Recordings: The Flaming Lips – At War With the Mystics

    Though it may sound like it was ripped right from the motherboard of a spacefaring Artoo unit, the Flaming Lips aren’t singing about robots this time. In fact, despite the farty synth squonks and sometimes spare, mechanical rhythms, At War With the Mystics is unswervingly human.

    As the weirdest (popular) band in current rotation, the Lips don’t need to act human. They don’t need to sing songs about Bush or suicide bombers, or death and loneliness. But they do, with absolute humanity, finding a rosy understanding of the world both enviable and addictive.

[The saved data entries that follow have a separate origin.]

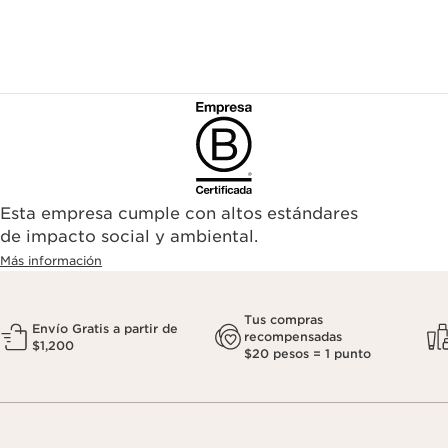
Esta empresa cumple con altos estándares
de impacto social y ambiental.
Más información
Tus compras
Envío Gratis a partir de
recompensadas
$1,200
$20 pesos = 1 punto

    When singer Wayne Coyne talks about Bush, he wonders if he or anyone else would do the same thing in such a position. In the machinelike “Free Radicals,” Coyne imagines that neo-hippie Devendra Banhart is dissuading a suicide bomber from that path. Other songs are bittersweet poetry: about Gwen Stefani imagining her place in the universe, a girl made sad by the emptiness of her pop music (yes, that means you) and Coyne’s heart-wrenching last days with his dying mother. Somehow, wondering about the Gwens and Dubyas in all of us fits the Lips’ humanistic worldview perfectly, and makes for a beautiful listen.

    The music by itself is hard to take for those used to the last few Lips albums, with off-key falsettos and loud, fuzzed- out guitars battling stereophonic synthesizers and Bonzo-in-a-box drumming. There are still the soft synth lines of Yoshimi Battles the Pink Robots on the slower songs, but here they evolve into stadium-worthy hard rock. The lone instrumental (“The Wizard Turns On His Giant Silver Flashlight And Put On His Werewolf Moccasins”) is another slice of weird spaceship-landing perfection; like an aural Rorschach test, it’s the soundtrack to your own personal movie.

    The point? This is a rock record, and if Black Sabbath isn’t in your collection, you might want to sit this round out.

    The Flaming Lips will perform on May 24 at SDSU Open Air Theatre.